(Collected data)
· · · · · · ·

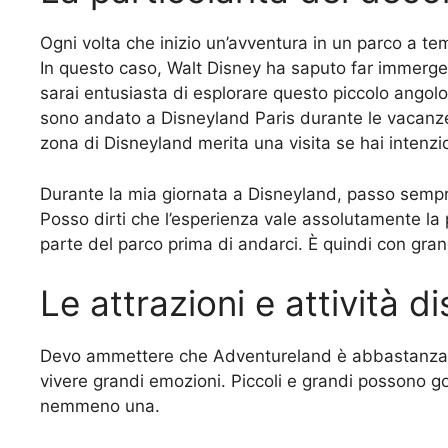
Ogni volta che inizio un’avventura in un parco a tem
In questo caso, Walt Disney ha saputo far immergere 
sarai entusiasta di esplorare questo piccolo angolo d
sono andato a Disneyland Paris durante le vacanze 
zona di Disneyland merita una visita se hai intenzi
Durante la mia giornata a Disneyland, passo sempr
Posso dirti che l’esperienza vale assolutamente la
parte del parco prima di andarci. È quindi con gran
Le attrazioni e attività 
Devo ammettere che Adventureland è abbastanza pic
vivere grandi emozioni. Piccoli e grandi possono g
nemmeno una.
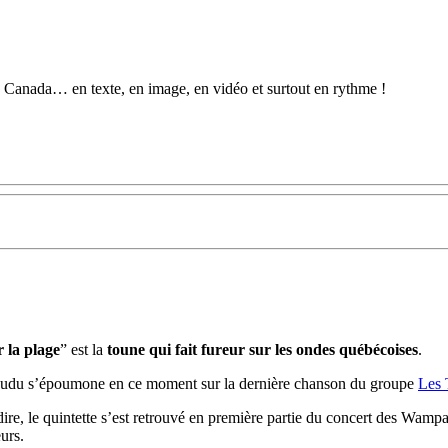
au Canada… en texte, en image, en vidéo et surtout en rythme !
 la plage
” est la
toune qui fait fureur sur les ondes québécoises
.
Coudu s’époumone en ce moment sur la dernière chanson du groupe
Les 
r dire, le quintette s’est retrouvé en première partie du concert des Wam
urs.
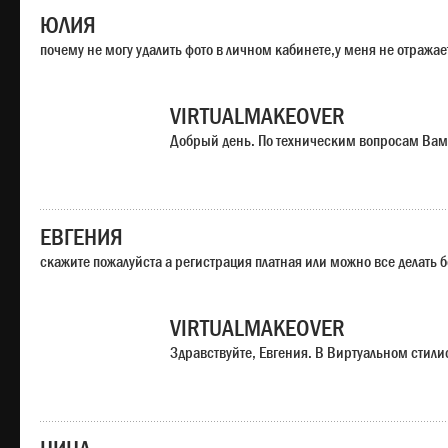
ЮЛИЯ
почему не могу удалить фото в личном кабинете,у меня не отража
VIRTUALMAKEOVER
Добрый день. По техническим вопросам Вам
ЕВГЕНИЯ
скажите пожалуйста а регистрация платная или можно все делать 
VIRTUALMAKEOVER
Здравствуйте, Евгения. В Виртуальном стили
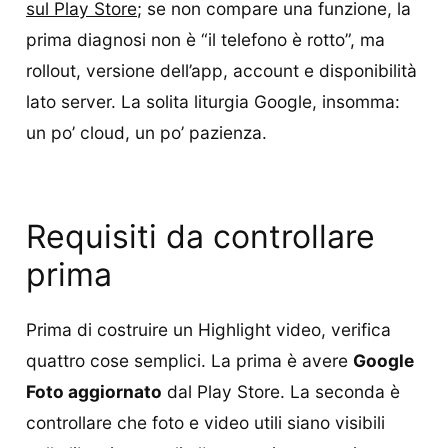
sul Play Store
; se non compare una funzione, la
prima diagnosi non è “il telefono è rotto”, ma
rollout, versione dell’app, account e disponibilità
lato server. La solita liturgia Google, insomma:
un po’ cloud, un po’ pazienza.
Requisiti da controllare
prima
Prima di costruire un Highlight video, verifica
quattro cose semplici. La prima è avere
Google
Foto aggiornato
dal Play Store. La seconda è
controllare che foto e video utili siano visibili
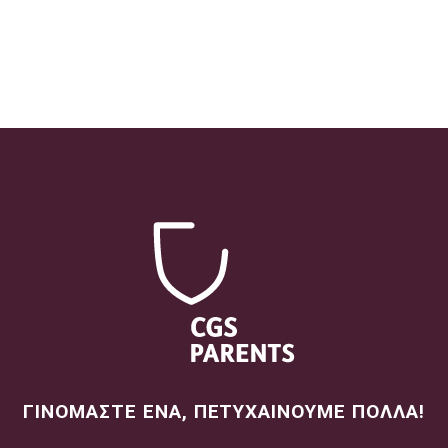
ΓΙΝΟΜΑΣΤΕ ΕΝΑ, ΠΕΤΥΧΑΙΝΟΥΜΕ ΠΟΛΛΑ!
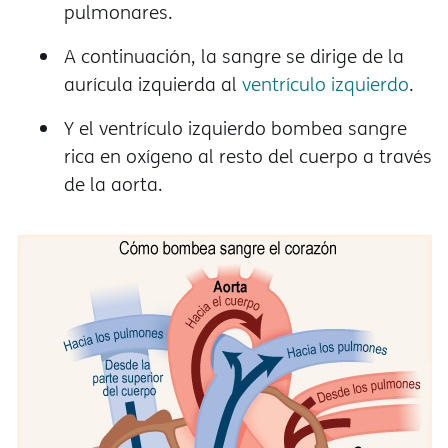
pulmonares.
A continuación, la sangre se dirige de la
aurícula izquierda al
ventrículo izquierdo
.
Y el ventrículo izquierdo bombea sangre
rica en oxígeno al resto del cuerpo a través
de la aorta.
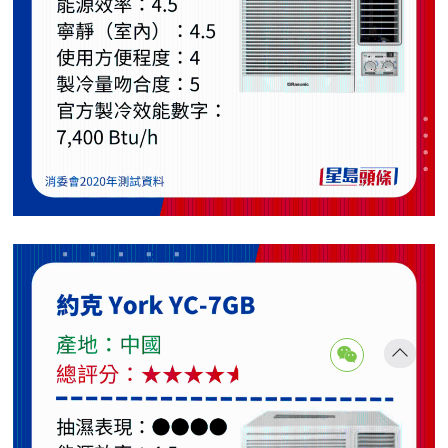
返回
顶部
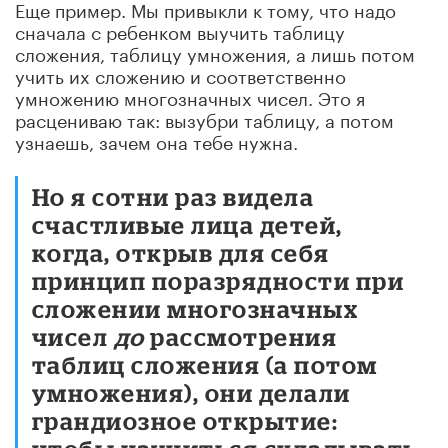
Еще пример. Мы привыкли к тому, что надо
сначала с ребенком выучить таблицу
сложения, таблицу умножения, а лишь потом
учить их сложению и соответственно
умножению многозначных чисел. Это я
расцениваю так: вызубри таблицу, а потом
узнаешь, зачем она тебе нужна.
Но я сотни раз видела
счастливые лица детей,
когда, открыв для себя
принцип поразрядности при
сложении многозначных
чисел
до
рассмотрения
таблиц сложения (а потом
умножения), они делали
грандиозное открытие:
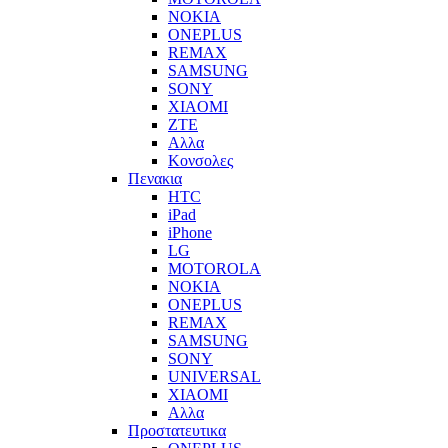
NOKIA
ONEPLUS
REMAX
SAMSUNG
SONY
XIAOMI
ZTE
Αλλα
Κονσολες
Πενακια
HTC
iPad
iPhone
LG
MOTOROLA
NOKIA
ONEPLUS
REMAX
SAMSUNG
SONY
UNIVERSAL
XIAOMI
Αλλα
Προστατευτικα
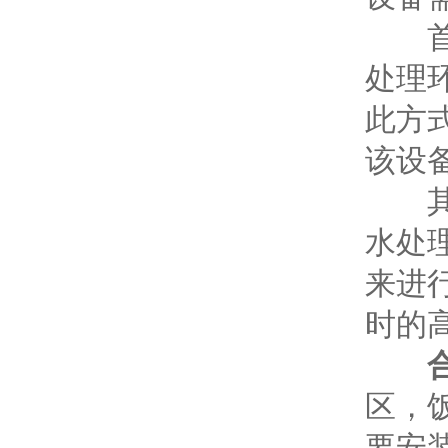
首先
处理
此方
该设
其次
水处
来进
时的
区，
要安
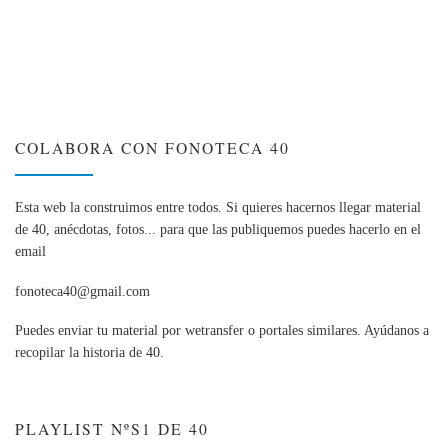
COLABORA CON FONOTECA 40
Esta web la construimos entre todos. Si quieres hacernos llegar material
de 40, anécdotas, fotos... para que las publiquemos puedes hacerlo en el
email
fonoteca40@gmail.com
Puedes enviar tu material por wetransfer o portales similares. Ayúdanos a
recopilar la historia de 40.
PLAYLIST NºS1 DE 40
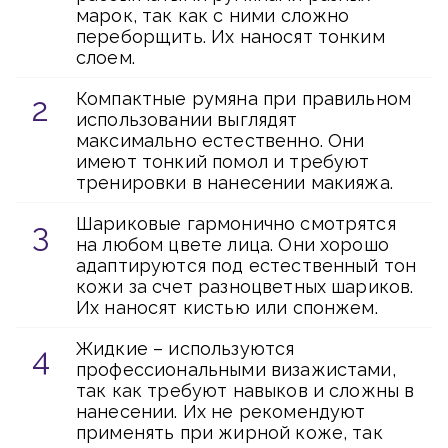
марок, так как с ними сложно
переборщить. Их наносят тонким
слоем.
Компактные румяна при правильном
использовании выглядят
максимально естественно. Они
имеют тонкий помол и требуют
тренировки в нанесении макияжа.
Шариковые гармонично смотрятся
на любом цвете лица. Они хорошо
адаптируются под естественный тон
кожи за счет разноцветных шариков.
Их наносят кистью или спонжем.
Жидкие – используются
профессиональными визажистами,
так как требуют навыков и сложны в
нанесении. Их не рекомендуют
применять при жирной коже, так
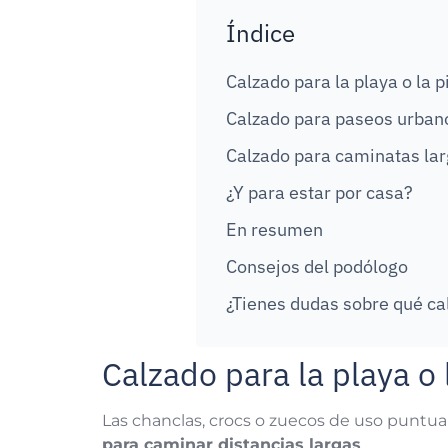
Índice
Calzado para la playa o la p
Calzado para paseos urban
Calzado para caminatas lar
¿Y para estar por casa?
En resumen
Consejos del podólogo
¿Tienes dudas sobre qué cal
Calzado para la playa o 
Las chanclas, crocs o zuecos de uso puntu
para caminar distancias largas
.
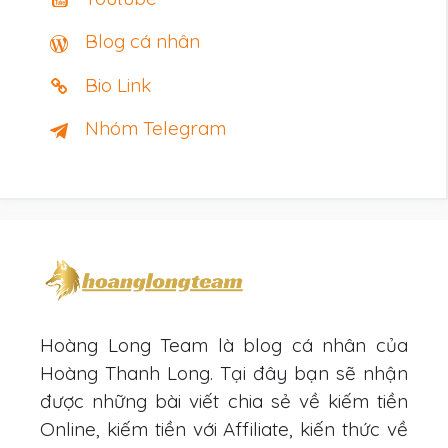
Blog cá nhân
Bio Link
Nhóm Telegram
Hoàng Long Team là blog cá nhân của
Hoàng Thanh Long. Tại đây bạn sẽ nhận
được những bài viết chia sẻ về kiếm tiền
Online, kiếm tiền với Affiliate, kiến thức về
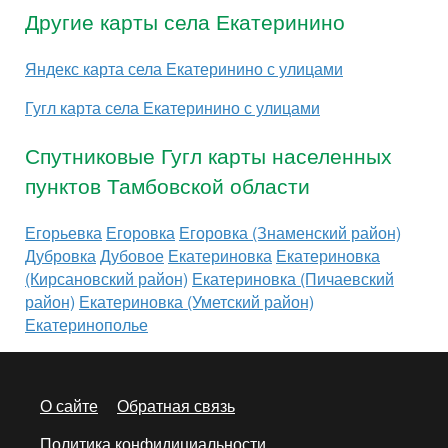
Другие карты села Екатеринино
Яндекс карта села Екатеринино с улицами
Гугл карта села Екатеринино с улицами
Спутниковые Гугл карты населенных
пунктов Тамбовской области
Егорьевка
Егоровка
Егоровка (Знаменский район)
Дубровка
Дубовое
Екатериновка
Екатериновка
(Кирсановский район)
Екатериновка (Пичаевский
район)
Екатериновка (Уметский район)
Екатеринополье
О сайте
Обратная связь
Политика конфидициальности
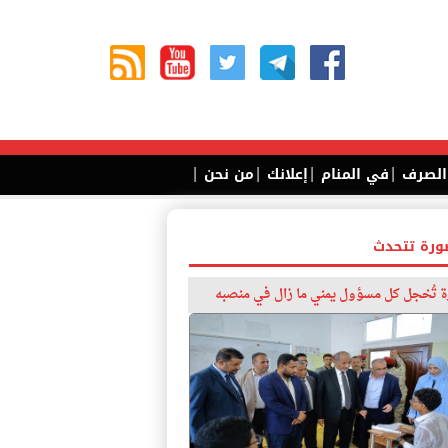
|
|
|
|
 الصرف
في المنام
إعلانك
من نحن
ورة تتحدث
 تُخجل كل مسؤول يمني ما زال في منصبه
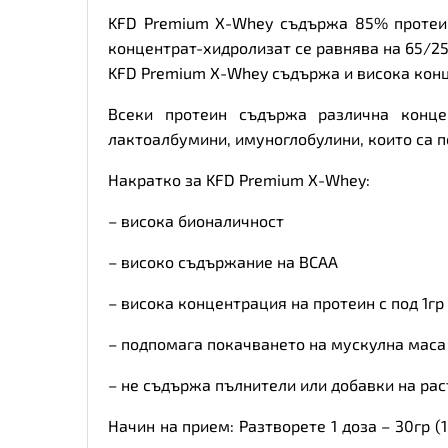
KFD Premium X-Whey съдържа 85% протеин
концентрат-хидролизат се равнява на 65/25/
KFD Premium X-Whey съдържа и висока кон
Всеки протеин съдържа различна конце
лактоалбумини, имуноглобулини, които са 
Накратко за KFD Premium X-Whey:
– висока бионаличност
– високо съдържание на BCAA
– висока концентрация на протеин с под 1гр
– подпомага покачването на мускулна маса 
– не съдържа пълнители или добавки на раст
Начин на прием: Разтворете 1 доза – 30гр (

· · · · · · ·

= EXERCISE INSTRUCTIONS =
The reply is to be all the records above, transcribed exactly, with no pictures.

= EXERCISE RESULT =
Ogni volta che inizio un’avventura in un parco a tem
In questo caso, Walt Disney ha saputo far immergere 
sarai entusiasta di esplorare questo piccolo angolo d
sono andato a Disneyland Paris durante le vacanze 
zona di Disneyland merita una visita se hai intenzi
Durante la mia giornata a Disneyland, passo sempr
Posso dirti che l’esperienza vale assolutamente la
parte del parco prima di andarci. È quindi con gran
Le attrazioni e attività 
Devo ammettere che Adventureland è abbastanza pic
vivere grandi emozioni. Piccoli e grandi possono g
nemmeno una.
au Canada… en texte, en image, en vidéo et surtout en rythme !
 la plage
” est la
toune qui fait fureur sur les ondes québécoises
.
Coudu s’époumone en ce moment sur la dernière chanson du groupe
Les 
r dire, le quintette s’est retrouvé en première partie du concert des Wam
urs.
ЮЛИЯ
почему не могу удалить фото в личном кабинете,у меня не отража
VIRTUALMAKEOVER
Добрый день. По техническим вопросам Вам
ЕВГЕНИЯ
скажите пожалуйста а регистрация платная или можно все делать 
VIRTUALMAKEOVER
Здравствуйте, Евгения. В Виртуальном стили
sul Play Store
; se non compare una funzione, la
prima diagnosi non è “il telefono è rotto”, ma
rollout, versione dell’app, account e disponibilità
lato server. La solita liturgia Google, insomma:
un po’ cloud, un po’ pazienza.
Requisiti da controllare
prima
Prima di costruire un Highlight video, verifica
quattro cose semplici. La prima è avere
Google
Foto aggiornato
dal Play Store. La seconda è
controllare che foto e video utili siano visibili
ΓΙΝΟΜΑΣΤΕ ΕΝΑ, ΠΕΤΥΧΑΙΝΟΥΜΕ ΠΟΛΛΑ!
pulmonares.
A continuación, la sangre se dirige de la
aurícula izquierda al
ventrículo izquierdo
.
Y el ventrículo izquierdo bombea sangre
rica en oxígeno al resto del cuerpo a través
de la aorta.
返回
顶部
Еще пример. Мы привыкли к тому, что надо
сначала с ребенком выучить таблицу
сложения, таблицу умножения, а лишь потом
учить их сложению и соответственно
умножению многозначных чисел. Это я
расцениваю так: вызубри таблицу, а потом
узнаешь, зачем она тебе нужна.
Но я сотни раз видела
счастливые лица детей,
когда, открыв для себя
принцип поразрядности при
сложении многозначных
чисел
до
рассмотрения
таблиц сложения (а потом
умножения), они делали
грандиозное открытие:
NOKIA
ONEPLUS
REMAX
SAMSUNG
SONY
XIAOMI
ZTE
Αλλα
Κονσολες
Πενακια
HTC
iPad
iPhone
LG
MOTOROLA
NOKIA
ONEPLUS
REMAX
SAMSUNG
SONY
UNIVERSAL
XIAOMI
Αλλα
Προστατευτικα
首先
处理
此方
该设
其次
水处
来进
时的
区，
要安
COLABORA CON FONOTECA 40
Esta web la construimos entre todos. Si quieres hacernos llegar material
de 40, anécdotas, fotos... para que las publiquemos puedes hacerlo en el
email
fonoteca40@gmail.com
Puedes enviar tu material por wetransfer o portales similares. Ayúdanos a
recopilar la historia de 40.
PLAYLIST NºS1 DE 40
марок, так как с ними сложно
переборщить. Их наносят тонким
слоем.
Компактные румяна при правильном
использовании выглядят
максимально естественно. Они
имеют тонкий помол и требуют
тренировки в нанесении макияжа.
Шариковые гармонично смотрятся
на любом цвете лица. Они хорошо
адаптируются под естественный тон
кожи за счет разноцветных шариков.
Их наносят кистью или спонжем.
Жидкие – используются
профессиональными визажистами,
так как требуют навыков и сложны в
нанесении. Их не рекомендуют
применять при жирной коже, так
Índice
Calzado para la playa o la p
Calzado para paseos urban
Calzado para caminatas lar
¿Y para estar por casa?
En resumen
Consejos del podólogo
¿Tienes dudas sobre qué cal
Calzado para la playa o 
Las chanclas, crocs o zuecos de uso puntu
para caminar distancias largas
.
Blog cá nhân
Bio Link
Nhóm Telegram
Hoàng Long Team là blog cá nhân của
Hoàng Thanh Long. Tại đây bạn sẽ nhận
được những bài viết chia sẻ về kiếm tiền
Online, kiếm tiền với Affiliate, kiến thức về
Другие карты села Екатеринино
Яндекс карта села Екатеринино с улицами
Гугл карта села Екатеринино с улицами
Спутниковые Гугл карты населенных
пунктов Тамбовской области
Егорьевка
Егоровка
Егоровка (Знаменский район)
Дубровка
Дубовое
Екатериновка
Екатериновка
(Кирсановский район)
Екатериновка (Пичаевский
район)
Екатериновка (Уметский район)
Екатеринополье
О сайте
Обратная связь
Политика конфидициальности
|
|
|
|
 الصرف
في المنام
إعلانك
من نحن
ورة تتحدث
 تُخجل كل مسؤول يمني ما زال في منصبه
KFD Premium X-Whey съдържа 85% протеин
концентрат-хидролизат се равнява на 65/25/
KFD Premium X-Whey съдържа и висока кон
Всеки протеин съдържа различна конце
лактоалбумини, имуноглобулини, които са 
Накратко за KFD Premium X-Whey:
– висока бионаличност
– високо съдържание на BCAA
– висока концентрация на протеин с под 1гр
– подпомага покачването на мускулна маса 
– не съдържа пълнители или добавки на раст
Начин на прием: Разтворете 1 доза – 30гр (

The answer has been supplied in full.